Levels of Allelic Heterogeneity in eQTL Studies. For more information, see our paper.

In order to take AH into account while conducting a GWAS, we developed a computational method to infer the probability of AH. Our method quantifies the number of independent causal variants at a locus that can be responsible for the observed association signals detected in a GWAS. Our method is incorporated into the CAVIAR approach, and it is based on the principle of jointly analyzing association signals (i.e., summary level Z-scores) and LD structure in order to estimate the number of causal variants.

Our results show that our method is more accurate than the standard conditional method (CM). We applied our novel method to three GWASs and four expression quantitative trait loci (eQTL) datasets.
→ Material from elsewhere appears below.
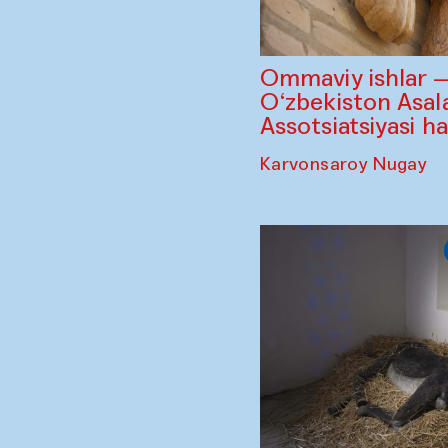
Ommaviy ishlar 
O‘zbekiston Asala
Assotsiatsiyasi h
Karvonsaroy Nugay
We identified a total of 4,152 loci with strong evidence of the presence of AH. The proportion of all loci with identified AH is 4%–23% in eQTLs, 35% in GWASs of high-density lipoprotein (HDL), and 23% in GWASs of schizophrenia. For eQTLs, we observed a strong correlation between sample size and the proportion of loci with AH, indicating that statistical power prevents identification of AH in other loci.

One of the main benefits of our method is that it requires only summary statistics. Summary statistics of a GWAS or eQTL study are widely available, so our method is applicable to most existing datasets. We have shown that AH is widespread and more common than previously estimated in complex traits, both in GWASs and eQTL studies.

Our results highlight the importance of accounting for the presence of multiple causal variants when characterizing the mechanism of genetic association in complex traits. Falling to account for AH can reduce the power to detect true causal variants and can explain the limited success of fine mapping of GWASs.

In a related study, researchers at University of California, Irvine, and University of Kansas, identified an analogous signal in eQTLs from genetic sequencing of flies. King et al. (2014) observe that the vast majority of genes with eQTL are more consistent with heterogeneity than bi-allelism. Read more about this related study, “Genetic Dissection of the Drosophila melanogaster Female Head Transcriptome Reveals Widespread Allelic Heterogeneity.”

CAVIAR was created by Farhad Hormozdiari, Emrah Kostem, Eun Yong Kang, Bogdan Pasaniuc and Eleazar Eskin. Software is freely available for download: http://genetics.cs.ucla.edu/caviar/

For more information, see our full paper, which can be accessed through AJHGhttp://www.cell.com/ajhg/abstract/S0002-9297(17)30149-0

The full citation of our paper:
Hormozdiari F, Zhu A, Kichaev G, Ju CJ, Segrè AV, Joo JW, Won H, Sankararaman S, Pasaniuc B, Shifman S, Eskin E. Widespread allelic heterogeneity in complex traits. The American Journal of Human Genetics. 2017 May 4;100(5):789-802.